La collection « Die Andere Bibliothek » créée par Hans Magnus Enzensberger est pour ainsi dire un grand crû dans le monde de l’édition allemande. Son histoire mouvementée en dit long sur l’art du livre allemand au cours des dernières décennies. Lorsque, en 1984, Franz Greno et Enzensberger ont commencé à publier chaque mois un livre à la mise en pages individuelle et une composition au plomb, il s’agissait surtout d’une protestation contre l’uniformité et le manque d’originalité créative. La composition informatisée, économique, qui avait remplacé les techniques traditionnelles dans les années soixante-dix, offrait tout d’abord peu de possibilités pour ce qui est de la typographie et de la forme permettant d’avoir une unité entre le livre et son contenu. Les produits des ateliers Nördlinger sont un exemple frappant de la supériorité de la technique traditionnelle et de nombreux chefs d’œuvre ont été produits comme le fameux « Wasserzeichen der Poesie » de Enzensberger ou le roman épique « Die letzte Welt » de Christoph Ransmayr, dont les premières éditions sont recherchées par les collectionneurs.

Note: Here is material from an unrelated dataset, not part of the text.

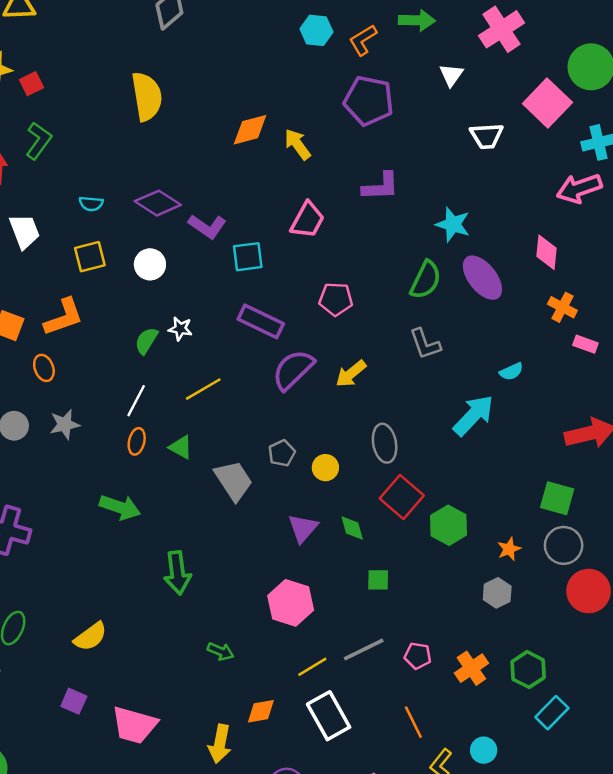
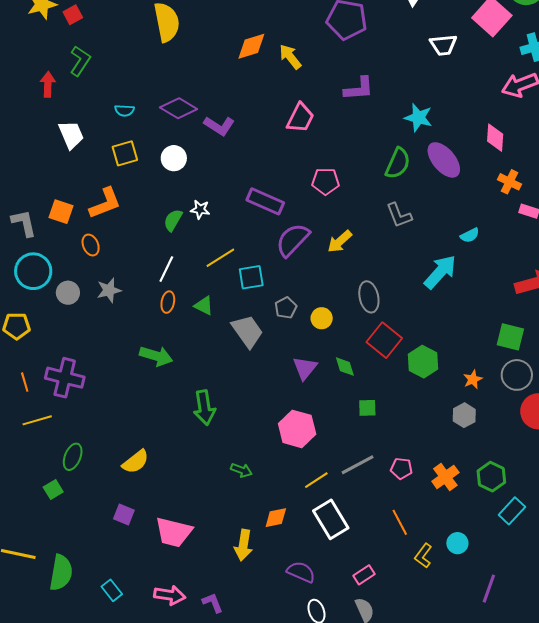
cyan square: (248, 257) -> (251, 277), moved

Au début du siècle, Greno a montré que la technologie numérique permettait aussi de créer des livres à la typographie remarquable, que l’on a plaisir à lire et à toucher. L’abandon de la composition au plomb n’a cependant rien changé au fait que seuls quelques ouvrages de « Die Andere Bibliothek » étaient rentables. Quelques rares titres de l’ensemble des volumes ont été vendus à un peu plus de 5000 exemplaires. Depuis que Eichborn-Verlag a déposé son bilan, la « plus belle collection de livres au monde », selon l’hebdomadaire « Die Zeit », est éditée depuis deux ans par l’Aufbau-Verlag de Berlin. Chaque livre est créé par un artiste différent ; Christian Döring, le nouvel éditeur, est cependant fidèle à la devise de Enzensberger : « Nous n’éditons que des livres que nous aimerions lire nous-mêmes ».

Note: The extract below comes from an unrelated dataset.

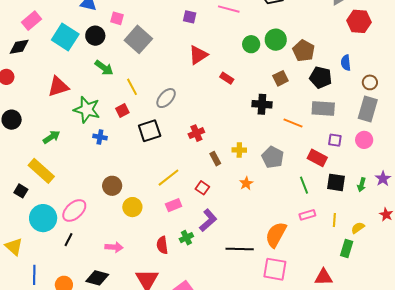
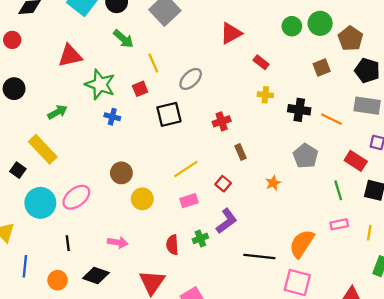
black cross: (262, 104) -> (299, 110), moved
yellow cross: (239, 150) -> (265, 95), moved
black line: (68, 240) -> (68, 243), moved, turned -40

Le désir de lier le plaisir intellectuel et visuel fait la différence entre le livre d’art, dont la conception sert à transmettre le contenu, et le livre d’artiste qui se suffit à lui-même. Pour Alexandra Sender, directrice de la fondation de l’art du livre « Stiftung 
Buchkunst » à Francfort, apprécier ce numéro d’équilibriste fait partie du quotidien. La fondation créée en 1965 a pour tâche de suivre d’un œil critique la production de livres en Allemagne – essentiellement des ouvrages pratiques. Chaque année, lors du concours « Die schönsten deutschen Bücher – Vorbildlich in Ge­staltung, Konzeption und Verarbeitung », un jury indépendant composé de fabricants, designers, spécialistes du livre sélectionne les plus beaux livres allemands dont les aspects esthétique et fonctionnel sont exemplaires et qui allient avec succès le contenu et la forme.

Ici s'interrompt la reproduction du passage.